Sunday, October 10, 2010
The New Exit in Venture Capital, by Darian M. Ibrahim, University of Wisconsin Law School, was recently posted on SSRN. Here is the abstract:
This Article is the first to explore a third exit option in venture capital to supplement IPOs and trade sales: secondary markets for the sale of individual ownership interests in start-ups and venture capital funds. The Article begins by explaining how high levels of investor lock-in and illiquidity are embedded in the VC model and have been made worse by negative and perhaps lasting changes in IPO markets. While most private companies have no market for their shares and therefore must rely on legal solutions to the problems caused by investor lock-in, this Article reveals the unique development of a market solution for investors in private start-ups and VC funds. These secondary markets that are emerging in venture capital can increase liquidity for investors, reduce agency costs in start-up and VC fund governance, and mitigate VC-entrepreneur conflicts over traditional exit decisions.

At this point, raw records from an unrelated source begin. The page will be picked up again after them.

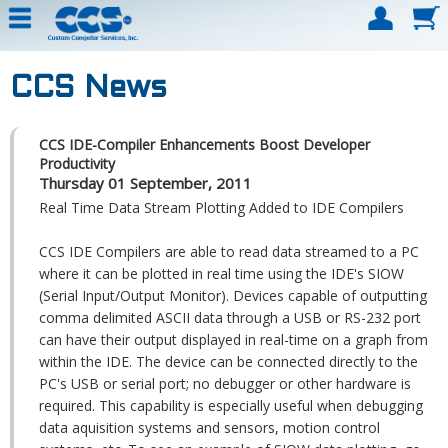
CCS News
CCS IDE-Compiler Enhancements Boost Developer
Productivity
Thursday 01 September, 2011
Real Time Data Stream Plotting Added to IDE Compilers
CCS IDE Compilers are able to read data streamed to a PC
where it can be plotted in real time using the IDE's SIOW
(Serial Input/Output Monitor). Devices capable of outputting
comma delimited ASCII data through a USB or RS-232 port
can have their output displayed in real-time on a graph from
within the IDE. The device can be connected directly to the
PC's USB or serial port; no debugger or other hardware is
required. This capability is especially useful when debugging
data aquisition systems and sensors, motion control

These secondary markets also have limitations, however, including that they can mute high-powered incentives for performance, present high levels of information asymmetry and transaction costs, and face legal impediments to growth. The emergence of electronic marketplaces will help to facilitate transactions and overcome some of these limitations, but certain securities and tax laws may need to be revisited as secondary markets continue to develop.